Gan é um cara legal e engraçado. Ele é uma pessoal normal e comum, que tem dias bons, dias ruins. Tem uma pitada de humor. Se fode e é feito de trouxa, assim como eu.

Estou reparando na minha sala de estar e ela está tão vazia sem os relógios. É um novo lar. Uma nova essência. Fred se aproxima de mim nesse momento.

— Concorda que é um outro apê? – eu disse ainda olhando para as paredes sem os relógios.

— Como assim, nego? – Fred está tão bêbado quanto eu só que ainda mais aleatório.

— Sem os relógios. Me desapeguei deles. É um novo apartamento. Sente essa coisa toda nova?

— Meu, eu vejo um Nic diferente. Pediu as contas, recebeu a galera no ap, quer novos ares, investir no talento oculto que tem, aí agora se desfez dos relógios. Num sei o que aconteceu com você, mas esse garotão aqui – diz colocando as mãos no meu ombro – tá muito diferente.

— É que eu passei por uns lances interessantes.

— Passou pelo quê, meu?

— Não existiu virose, Fred. Nunca existiu.

— Porra, bicho! Filho da puta você colocou adesivinho band aid nesse bracinho mole fingindo que tomou soro! 

Eu dou risada dele e também do que eu fiz. Eu me esqueci que cheguei nesse nível da mentira, meu Deus. Eu pensei nos detalhes pro dia após a virose. O tal band id pra simular o soro na veia e a todo momento eu tomava água ou Gatorade. "Só" o atestado que enrolei pra entregar e ainda devo pro departamento pessoal. Fred prosseguiu.

— Ainda bem que a gente é brother, porque se fosse algum outro chefe e descobrisse essa farsa, rapaz! Cê taria na merda!

— Putz, nem me fale! Essa brotheragem aqui – dessa vez eu que coloquei a minha mão no ombro dele – me serviu pra alguma coisa! – Eu disse zuando Fred.

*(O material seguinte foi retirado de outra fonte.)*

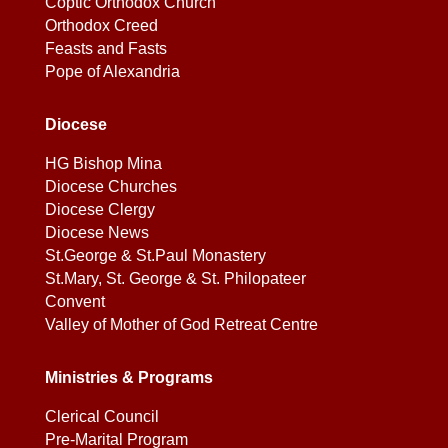
Coptic Orthodox Church
Orthodox Creed
Feasts and Fasts
Pope of Alexandria
Diocese
HG Bishop Mina
Diocese Churches
Diocese Clergy
Diocese News
St.George & St.Paul Monastery
St.Mary, St. George & St. Philopateer
Convent
Valley of Mother of God Retreat Centre
Ministries & Programs
Clerical Council
Pre-Marital Program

— Olha o cara! Só na zuera! Mas falando a real, quando quiser conversar sobre esse lance, a gente sempre vai ter o Suvaco, breja e polenta com parmesão.

— Fabio Jr. também, né caralho? E ah, isso aqui é pra você. – Entrego um tsuru pra ele.

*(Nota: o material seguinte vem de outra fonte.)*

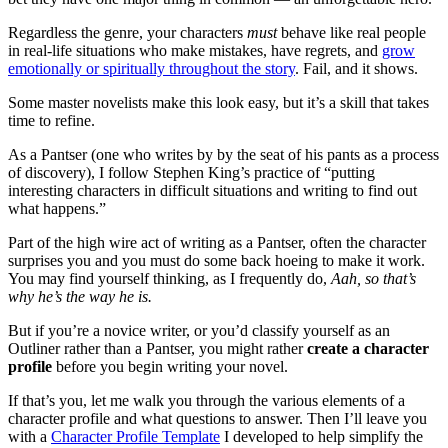
Regardless the genre, your characters
must
behave like real people
in real-life situations who make mistakes, have regrets, and
grow
emotionally or spiritually throughout the story
. Fail, and it shows.
Some master novelists make this look easy, but it’s a skill that takes
time to refine.
As a Pantser (one who writes by by the seat of his pants as a process
of discovery), I follow Stephen King’s practice of “putting
interesting characters in difficult situations and writing to find out
what happens.”
Part of the high wire act of writing as a Pantser, often the character
surprises you and you must do some back hoeing to make it work.
You may find yourself thinking, as I frequently do,
Aah, so that’s
why he’s the way he is.
But if you’re a novice writer, or you’d classify yourself as an
Outliner rather than a Pantser, you might rather
create a character
profile
before you begin writing your novel.
If that’s you, let me walk you through the various elements of a
character profile and what questions to answer. Then I’ll leave you
with a
Character Profile Template
I developed to help simplify the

Fred olha pro tsuru, olha pra mim e bota a mão no meu ombro. Ele vai me xingar. Já estou no aguardo dos xingamentos. De repente ele começa a cantar alto.

— "Você pintou como um sonho!"

Eu entrei na música:

— "E eu fui atrás com tudo!"

Quando dei por mim mais pessoas estavam cantando:

— "Se isso são coisas do amor acredito que estou vivendo em outro mundo!"

Óbvio que estamos totalmente fora do ritmo, fora as risadas soltas no ar, mas nos encontramos ali nessa bagunça.